How many lines below contain the word "mencionaba"? Reply solely with the number.

■ **RECORDS PROVIDED**:
______________________________
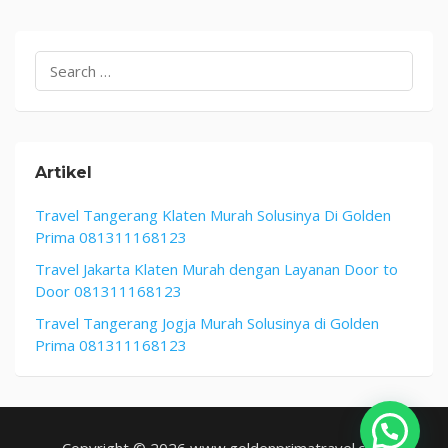
January
1,
2026
Search
for:
Artikel
Travel Tangerang Klaten Murah Solusinya Di Golden
Prima 081311168123
Travel Jakarta Klaten Murah dengan Layanan Door to
Door 081311168123
Travel Tangerang Jogja Murah Solusinya di Golden
Prima 081311168123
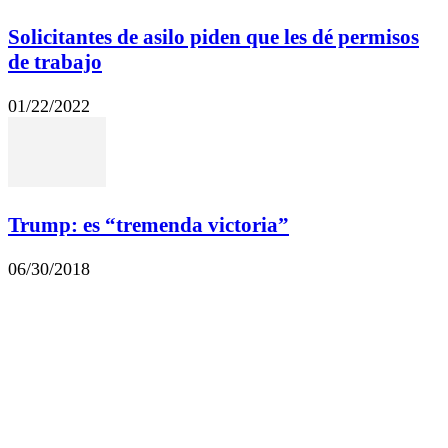
Solicitantes de asilo piden que les dé permisos
de trabajo
01/22/2022
Trump: es “tremenda victoria”
06/30/2018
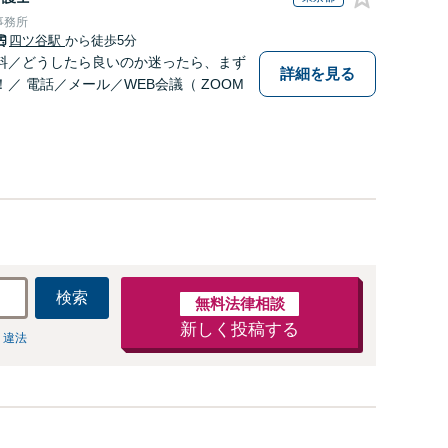
事務所
四ツ谷駅
から徒歩5分
料／どうしたら良いのか迷ったら、まず
詳細を見る
／ 電話／メール／WEB会議（ ZOOM
検索
無料法律相談
新しく投稿する
 違法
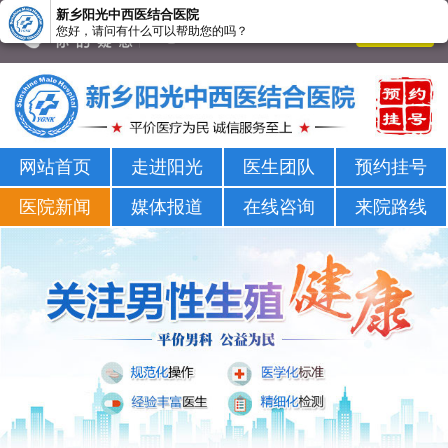
新乡阳光中西医结合医院
您好，请问有什么可以帮助您的吗？
新乡男科医院-新乡市正规男科医院-新乡阳光男科医院
网站首页
走进阳光
医生团队
预约挂号
医院新闻
媒体报道
在线咨询
来院路线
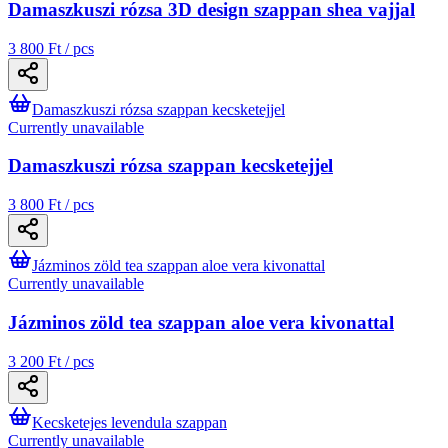
Damaszkuszi rózsa 3D design szappan shea vajjal
3 800 Ft / pcs
Damaszkuszi rózsa szappan kecsketejjel
Currently unavailable
Damaszkuszi rózsa szappan kecsketejjel
3 800 Ft / pcs
Jázminos zöld tea szappan aloe vera kivonattal
Currently unavailable
Jázminos zöld tea szappan aloe vera kivonattal
3 200 Ft / pcs
Kecsketejes levendula szappan
Currently unavailable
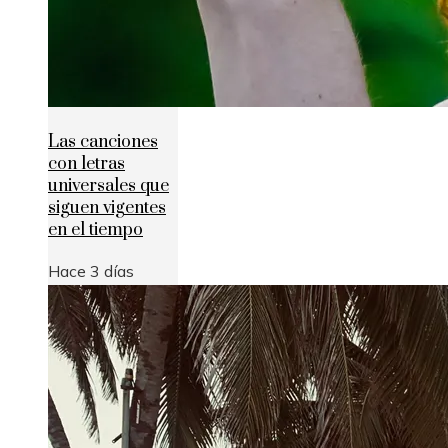
Las canciones
con letras
universales que
siguen vigentes
en el tiempo
Hace 3 días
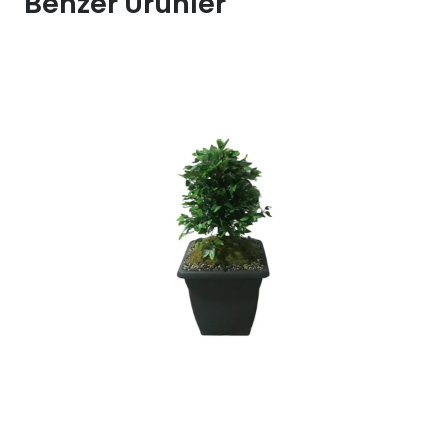
Benzer Ürünler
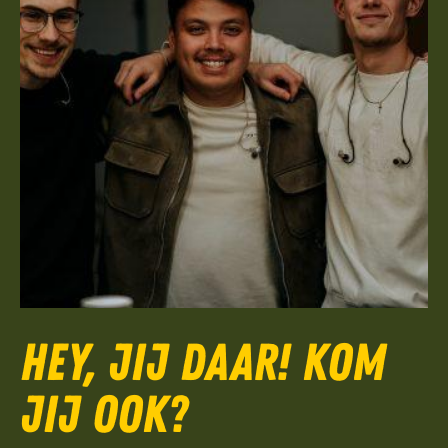
Hey, jij daar! Kom
jij ook?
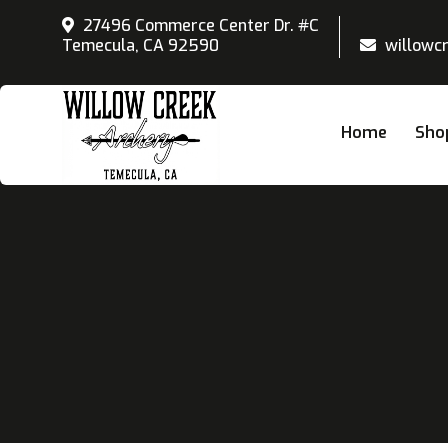
27496 Commerce Center Dr. #C
Temecula, CA 92590
willowc
Home
Sho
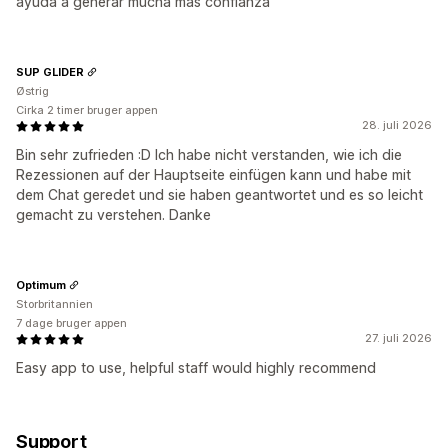
ayuda a generar mucha más confianza
SUP GLIDER
Østrig
Cirka 2 timer bruger appen
28. juli 2026
Bin sehr zufrieden :D Ich habe nicht verstanden, wie ich die
Rezessionen auf der Hauptseite einfügen kann und habe mit
dem Chat geredet und sie haben geantwortet und es so leicht
gemacht zu verstehen. Danke
Optimum
Storbritannien
7 dage bruger appen
27. juli 2026
Easy app to use, helpful staff would highly recommend
Support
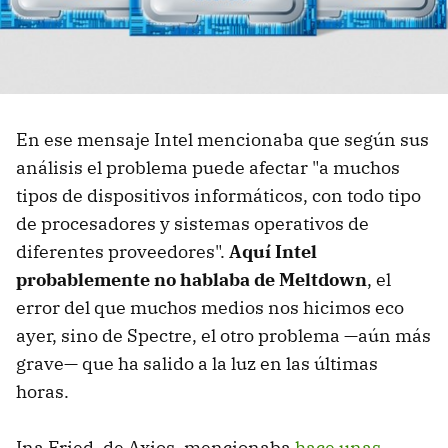
En ese mensaje Intel mencionaba que según sus
análisis el problema puede afectar "a muchos
tipos de dispositivos informáticos, con todo tipo
de procesadores y sistemas operativos de
diferentes proveedores".
Aquí Intel
probablemente no hablaba de Meltdown
, el
error del que muchos medios nos hicimos eco
ayer, sino de Spectre, el otro problema —aún más
grave— que ha salido a la luz en las últimas
horas.
Ina Fried, de Axios, mencionaba
hace unas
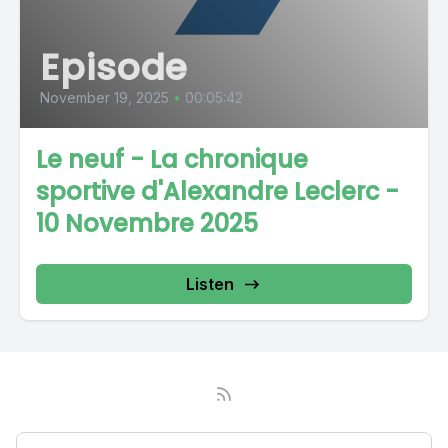
Episode
November 19, 2025
•
00:05:42
Le neuf - La chronique
sportive d'Alexandre Leclerc -
10 Novembre 2025
Listen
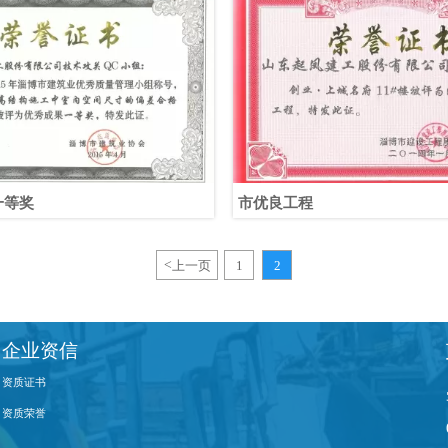
一等奖
市优良工程
<
上一页
1
2
企业资信
资质证书
资质荣誉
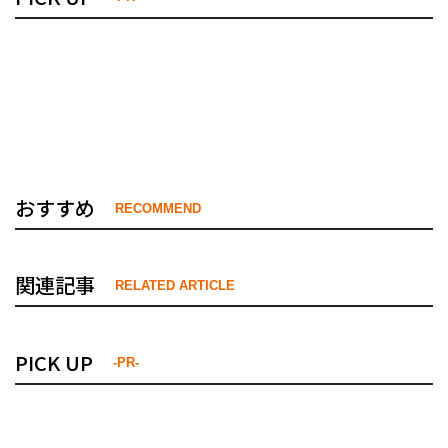
おすすめ
RECOMMEND
関連記事
RELATED ARTICLE
PICK UP
-PR-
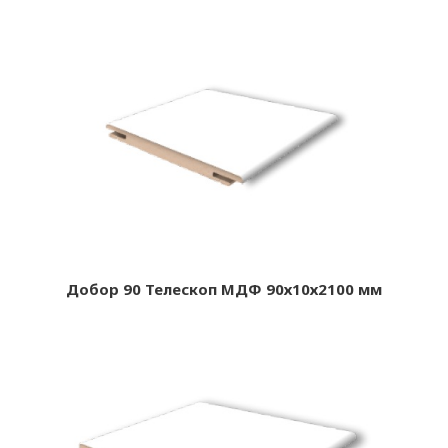
Добор 90 Телескоп МДФ 90х10х2100 мм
______________________________
■ **OUTPUT OF THE TASK**: 2